FIGURE 1: A chain mechanism for bacterial flagellum growth. Flagella on the surface of the bacterial cell (inset top right, Salmonella cell membrane stained green and flagella stained red, visualized by epifluorescence microscopy) comprise three contiguous substructures – the basal body, hook and filament – that are assembled sequentially. A central channel runs through these substructures to the flagellum tip. The basal body houses the flagellar export machinery (A) and the rod (FliE, FlgB, FlgC, FlgF and FlgG), which extends from the inner membrane (IM) and crosses the periplasm, peptidoglycan (PG) cell wall and outer membrane (OM). The cell surface hook (FlgE) is a flexible universal joint that connects the external flagellum filament (flagellin, FliC) to the basal body.
(A) Subunits of the rod, hook and filament link head-to-tail at the cytoplasmic membrane export machinery. Subunits are first unfolded by the export ATPase complex (red) and then dock at the FlhB export gate (orange). The N-terminal helix of the docked subunit is then captured by the free C-terminal helix of an exiting subunit in the flagellum channel.
(B) Sequential subunits are linked head-to-tail in a chain by juxtaposed terminal helices forming parallel coiled-coils. The resulting chain of unfolded subunits is connected through the flagellum central channel to the distal tip of the flagellum.

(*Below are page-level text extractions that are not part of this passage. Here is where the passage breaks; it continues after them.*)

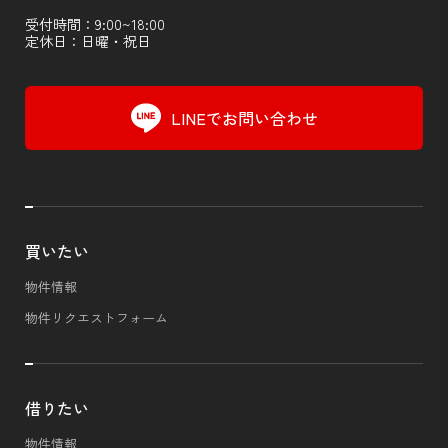
受付時間：9:00~18:00
定休日：日曜・祝日
LINEでお問い合わせ
買いたい
物件情報
物件リクエストフォーム
借りたい
物件情報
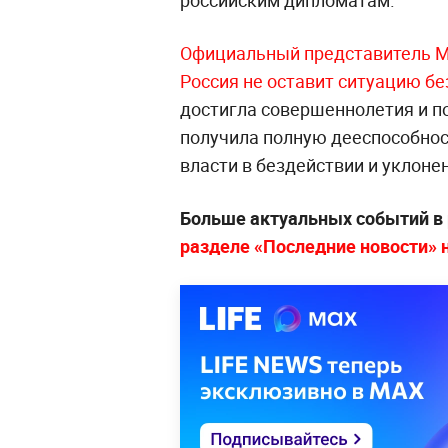
Официальный представитель М
Россия не оставит ситуацию бе
достигла совершеннолетия и п
получила полную дееспособнос
власти в бездействии и уклоне
Больше актуальных событий в
разделе «Последние новости» на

(C) The subunits in the chain transit from the gate to the tip. Subunits fold and incorporate into the flagellum tip beneath cap foldases (FlgJ for rod, FlgD for hook and FliD for filament subunit assembly). Subunit folding and/or crystallization not only provides a strong anchor at the flagellum tip, it also shortens the chain in the channel thus exerting a pulling force on the next subunit at the export gate, pulling it from the gate. The pulling force then drops rapidly as the new unfolded subunit enters the channel. This process repeats for each subunit captured into the chain.